一見コミカルな歴史系ギャグアニメながら、史実に基づいた骨太なストーリーやキャラクターたちが活躍するアニメ「信長の忍び」シリーズ。


その第3期「信長の忍び~姉川・石山篇~」が現在、絶賛放送中だが、その主題歌「金魚涙。」のシングルCDが、2018年5月30日にリリースされる。歌うのは、シリーズを通して「信長の忍び」主題歌を担当する蓮花さん。夏をちょっぴり先取りしたような、切なくも情熱的な楽曲に込められた思いや制作秘話を聞いてみた!
本編の名場面を歌詞に散りばめた切な系ポップチューン!「信長の忍び~伊勢・金ヶ崎篇~」主題歌「白雪」を歌う蓮花インタビュー

 

──前作「白雪」から1年ぶりのシングルリリースとなりますが、まずはこの1年間を振り返っていただけますか?

 

蓮花 北海道FMラジオFM NORTH WAVE「蓮花 Voice...」という番組でラジオパーソナリティを毎週やらせていただいていているほか、「信長の忍び」のキャラソンをはじめ、いろんな作詞をしたり、楽曲に歌唱参加したりといろんなことをした1年でした。

そういう言葉と接するというか、勉強する中で語彙が増えていったり、言葉の質がわかってきたというか……。言葉ってひとつの意味だけじゃないので、まだまだ誤解したり使い方を間違っちゃったりすることもあるんですが、以前よりは言葉をひとつずつかみ締めて理解できるようになってきたのかな。

作詞をするうえで、言葉をたくさん勉強したり覚えたりしないと幅が広がらないと思っているので、今まで全然読まなかった哲学書とか読むようにもなりましたね。自分が読みたいジャンルのものだけじゃなく、興味がなかったものもあえて読んだりとか。そしたらもっと見える世界が広がったり楽しくなるというか。そうやって自分から扉を開くことをしていた1年だと思いますね。

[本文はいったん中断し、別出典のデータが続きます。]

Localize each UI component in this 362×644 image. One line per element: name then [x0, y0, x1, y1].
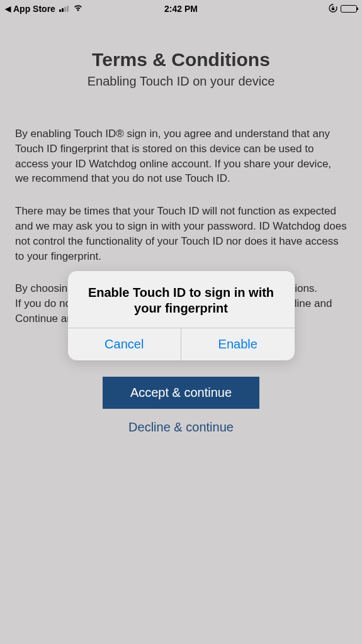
page-subtitle: Enabling Touch ID on your device	[15, 74, 347, 89]
orientation-lock-icon	[328, 3, 338, 15]
cancel-button[interactable]: Cancel	[68, 328, 182, 360]
battery-icon	[341, 5, 357, 13]
accept-continue-button[interactable]: Accept & continue	[103, 377, 259, 409]
dialog-title: Enable Touch ID to sign in with your fin…	[68, 271, 295, 328]
enable-button[interactable]: Enable	[181, 328, 295, 360]
status-left: ◀ App Store	[5, 4, 83, 14]
button-area: Accept & continue Decline & continue	[15, 377, 347, 435]
page-title: Terms & Conditions	[15, 49, 347, 70]
back-app-label[interactable]: App Store	[13, 4, 55, 14]
status-time: 2:42 PM	[164, 4, 198, 14]
wifi-icon	[73, 4, 83, 14]
decline-continue-button[interactable]: Decline & continue	[128, 420, 234, 435]
terms-paragraph-2: There may be times that your Touch ID wi…	[15, 204, 347, 264]
terms-paragraph-1: By enabling Touch ID® sign in, you agree…	[15, 126, 347, 186]
svg-rect-1	[332, 8, 334, 10]
status-right	[328, 3, 357, 15]
dialog-buttons: Cancel Enable	[68, 328, 295, 360]
main-content: Terms & Conditions Enabling Touch ID on …	[0, 18, 362, 435]
status-bar: ◀ App Store 2:42 PM	[0, 0, 362, 18]
back-arrow-icon[interactable]: ◀	[5, 4, 11, 13]
touch-id-dialog: Enable Touch ID to sign in with your fin…	[68, 271, 295, 360]
cellular-signal-icon	[59, 6, 69, 12]
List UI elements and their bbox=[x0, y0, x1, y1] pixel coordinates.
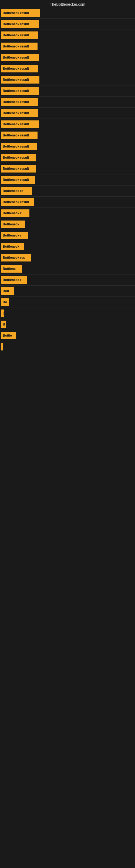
bar-row: Bottleneck bbox=[0, 219, 135, 230]
bottleneck-bar: Bottlene bbox=[1, 265, 22, 273]
bar-row: Bottleneck bbox=[0, 241, 135, 252]
bottleneck-bar: Bottleneck result bbox=[1, 65, 38, 72]
bar-row: Bottleneck result bbox=[0, 141, 135, 152]
bottleneck-bar: Bottleneck result bbox=[1, 154, 36, 161]
bottleneck-bar: Bottleneck result bbox=[1, 54, 39, 61]
bottleneck-bar: Bottleneck r bbox=[1, 209, 30, 217]
bar-row: Bottleneck result bbox=[0, 63, 135, 74]
bar-row: Bottleneck result bbox=[0, 108, 135, 119]
bottleneck-bar: Bottleneck res bbox=[1, 254, 31, 261]
bar-row: Bottleneck result bbox=[0, 19, 135, 30]
bottleneck-bar: Bottleneck result bbox=[1, 143, 37, 150]
bottleneck-bar: Bottleneck result bbox=[1, 131, 38, 139]
bottleneck-bar: | bbox=[1, 343, 3, 350]
bottleneck-bar: Bottleneck r bbox=[1, 276, 27, 284]
bottleneck-bar: Bo bbox=[1, 299, 9, 306]
bottleneck-bar: Bottleneck result bbox=[1, 198, 34, 206]
bottleneck-bar: Bott bbox=[1, 287, 14, 295]
bottleneck-bar: Bottleneck result bbox=[1, 176, 35, 184]
bar-row: Bottleneck result bbox=[0, 163, 135, 174]
bar-row: Bottleneck result bbox=[0, 41, 135, 52]
bottleneck-bar: Bottleneck result bbox=[1, 98, 38, 106]
bars-container: Bottleneck resultBottleneck resultBottle… bbox=[0, 8, 135, 352]
bar-row: Bottleneck result bbox=[0, 52, 135, 63]
bottleneck-bar: Bottleneck result bbox=[1, 109, 38, 117]
bar-row: Bottleneck result bbox=[0, 152, 135, 163]
bar-row: B bbox=[0, 319, 135, 330]
bottleneck-bar: Bottleneck result bbox=[1, 76, 39, 84]
bottleneck-bar: Bottleneck result bbox=[1, 165, 36, 173]
bottleneck-bar: Bottleneck result bbox=[1, 9, 40, 17]
bottleneck-bar: Bottleneck result bbox=[1, 120, 39, 128]
bar-row: Bottleneck result bbox=[0, 197, 135, 208]
bar-row: Bottleneck result bbox=[0, 86, 135, 96]
header: TheBottlenecker.com bbox=[0, 0, 135, 8]
bar-row: Bottleneck result bbox=[0, 175, 135, 185]
bottleneck-bar: Bottleneck result bbox=[1, 42, 38, 50]
bottleneck-bar: B bbox=[1, 321, 6, 328]
bar-row: | bbox=[0, 341, 135, 352]
bar-row: Bottleneck result bbox=[0, 30, 135, 41]
bottleneck-bar: Bottleneck bbox=[1, 220, 25, 228]
bar-row: Bottle bbox=[0, 330, 135, 341]
bottleneck-bar: Bottleneck result bbox=[1, 20, 39, 28]
bar-row: Bottleneck res bbox=[0, 252, 135, 263]
bar-row: Bottleneck result bbox=[0, 74, 135, 85]
bottleneck-bar: | bbox=[1, 310, 4, 317]
bottleneck-bar: Bottleneck result bbox=[1, 87, 39, 95]
bar-row: Bottleneck result bbox=[0, 130, 135, 141]
bar-row: Bottleneck re bbox=[0, 186, 135, 196]
bar-row: Bottleneck r bbox=[0, 208, 135, 219]
bar-row: Bott bbox=[0, 286, 135, 297]
site-title: TheBottlenecker.com bbox=[0, 0, 135, 8]
bar-row: Bottleneck result bbox=[0, 119, 135, 130]
bottleneck-bar: Bottleneck r bbox=[1, 231, 28, 239]
bar-row: Bottleneck r bbox=[0, 275, 135, 285]
bottleneck-bar: Bottleneck result bbox=[1, 31, 38, 39]
bottleneck-bar: Bottle bbox=[1, 332, 16, 339]
bar-row: Bottleneck result bbox=[0, 97, 135, 107]
bar-row: Bottleneck r bbox=[0, 230, 135, 241]
bar-row: Bo bbox=[0, 297, 135, 308]
bar-row: Bottlene bbox=[0, 264, 135, 274]
bottleneck-bar: Bottleneck bbox=[1, 243, 24, 250]
bar-row: | bbox=[0, 308, 135, 319]
bottleneck-bar: Bottleneck re bbox=[1, 187, 32, 195]
bar-row: Bottleneck result bbox=[0, 8, 135, 19]
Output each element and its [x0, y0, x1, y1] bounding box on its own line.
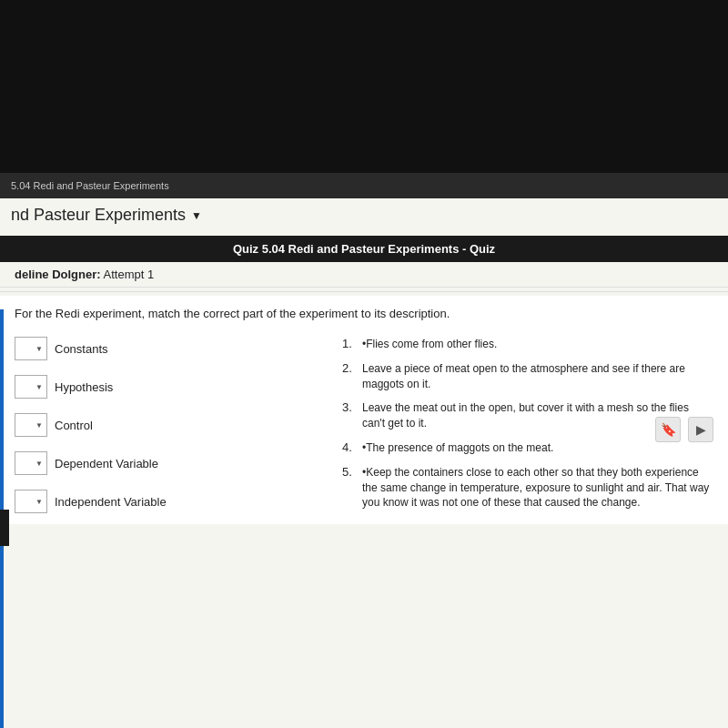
dependent-variable-label: Dependent Variable: [55, 457, 158, 470]
constants-label: Constants: [55, 342, 108, 356]
item-description-1: •Flies come from other flies.: [362, 337, 497, 352]
match-layout: ▼ Constants ▼ Hypothesis: [15, 337, 713, 513]
control-label: Control: [55, 419, 93, 432]
divider: [0, 291, 728, 292]
more-button[interactable]: ▶: [688, 417, 713, 442]
chevron-down-icon: ▼: [35, 498, 43, 506]
chevron-down-icon: ▼: [35, 383, 43, 391]
quiz-header-bar: Quiz 5.04 Redi and Pasteur Experiments -…: [0, 236, 728, 262]
constants-dropdown[interactable]: ▼: [15, 337, 47, 360]
chevron-down-icon: ▼: [35, 345, 43, 353]
left-edge-box: [0, 510, 9, 546]
tab-bar: 5.04 Redi and Pasteur Experiments: [0, 173, 728, 198]
list-item: ▼ Independent Variable: [15, 490, 324, 513]
screen-wrapper: 5.04 Redi and Pasteur Experiments nd Pas…: [0, 0, 728, 728]
quiz-header-label: Quiz 5.04 Redi and Pasteur Experiments -…: [233, 242, 495, 256]
item-number-3: 3.: [342, 400, 355, 414]
page-title-bar: nd Pasteur Experiments ▼: [0, 198, 728, 232]
item-description-5: •Keep the containers close to each other…: [362, 465, 713, 511]
bookmark-button[interactable]: 🔖: [655, 417, 681, 442]
toolbar-right: 🔖 ▶: [655, 417, 713, 442]
chevron-down-icon: ▼: [35, 460, 43, 468]
list-item: ▼ Dependent Variable: [15, 451, 324, 475]
student-name: deline Dolgner:: [15, 268, 101, 281]
question-container: For the Redi experiment, match the corre…: [0, 296, 728, 524]
item-number-2: 2.: [342, 361, 355, 375]
list-item: 2. Leave a piece of meat open to the atm…: [342, 361, 713, 392]
attempt-line: deline Dolgner: Attempt 1: [0, 262, 728, 288]
independent-variable-label: Independent Variable: [55, 495, 167, 509]
list-item: 4. •The presence of maggots on the meat.: [342, 440, 713, 456]
chevron-down-icon: ▼: [35, 421, 43, 430]
question-instruction: For the Redi experiment, match the corre…: [15, 307, 713, 320]
match-left-column: ▼ Constants ▼ Hypothesis: [15, 337, 324, 513]
hypothesis-label: Hypothesis: [55, 380, 113, 394]
list-item: ▼ Control: [15, 413, 324, 437]
page-title: nd Pasteur Experiments: [11, 206, 186, 225]
attempt-number: Attempt 1: [104, 268, 155, 281]
tab-bar-text: 5.04 Redi and Pasteur Experiments: [11, 180, 169, 191]
bookmark-icon: 🔖: [661, 422, 676, 437]
list-item: 1. •Flies come from other flies.: [342, 337, 713, 352]
item-description-2: Leave a piece of meat open to the atmosp…: [362, 361, 713, 392]
more-icon: ▶: [696, 422, 706, 437]
item-number-4: 4.: [342, 440, 355, 454]
item-description-4: •The presence of maggots on the meat.: [362, 440, 553, 456]
top-dark-area: [0, 0, 728, 200]
page-title-dropdown-icon[interactable]: ▼: [191, 209, 202, 222]
list-item: ▼ Constants: [15, 337, 324, 360]
list-item: 5. •Keep the containers close to each ot…: [342, 465, 713, 511]
main-content: nd Pasteur Experiments ▼ 🔖 ▶ Quiz 5.04 R…: [0, 198, 728, 728]
item-number-5: 5.: [342, 465, 355, 479]
independent-variable-dropdown[interactable]: ▼: [15, 490, 47, 513]
dependent-variable-dropdown[interactable]: ▼: [15, 451, 47, 475]
hypothesis-dropdown[interactable]: ▼: [15, 375, 47, 399]
control-dropdown[interactable]: ▼: [15, 413, 47, 437]
list-item: ▼ Hypothesis: [15, 375, 324, 399]
item-number-1: 1.: [342, 337, 355, 350]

そういうことをやっていくと新しい発見があったり、今まで知らなかった自分の感情を知ったりできるんですよね。だから興味ないものとか聞いたことのないジャンルのことを知るのって大事な作業ですね。これからもずっと続けていきたいと思っています。

 

──「信長の忍び」のキャラソンの作詞はいかがでしたか?

 

蓮花 私がキャラソンなんて書けるかなと思ったんですが、まずはほかのいろんなアニメのキャラクターソングを聴いてみて、セリフっぽく言葉を言ったりとか、歌詞にセリフがそのまま使われていて、きっとアニメファンの方ってこういうのが嬉しいんだろうと思って、そういうのを盛り込んで作りました。(作詞は)すごく難しかったんですけど、半面とても新しい世界で、すごく時間はかかったんですが、終わってみたら達成感でいっぱいでした。やってよかったと思います。

 

──ラジオではカバー曲をアカペラで披露していますね。

 

蓮花 こちらでは懐かしの歌や、最新のアニメソングなどジャンルを問わずとにかく歌ってみようということで、企画を始めさせていただきました。普段のレコーディングだともともと音があってそこに歌を乗せるんですけど、アカペラとなると全く違って、歌うときの心境も違うので、毎回が新鮮で勉強という感じです。自分ひとりで演奏する感じなので、もう本当に精神的に強くしてもらっているというか、真剣勝負で挑んでいます。集中力を欠くととたんに音がずれちゃうので、毎回汗をかきながらやっています(笑)。毎回、緊張しながら歌っていますね。

 

ずっと歌いたかった「金魚涙。」

──いろんな挑戦をした1年でしたね。そんな蓮花さんのニューシングル「金魚涙。」ですが、どんな楽曲でしょうか。

 

蓮花 「金魚」と「涙」のイメージカラーを思い浮かべてくださいといったら、赤と青じゃないかなと思うんですが、そのふたつの色を混ぜ合わせたらどうなるんだろうという思いから生まれた曲なんです。私、小さい頃から水彩画を書く時、色を混ぜ合わせるのが好きだったんですが、その混ざり合う瞬間ってすごくきれいだなと思って。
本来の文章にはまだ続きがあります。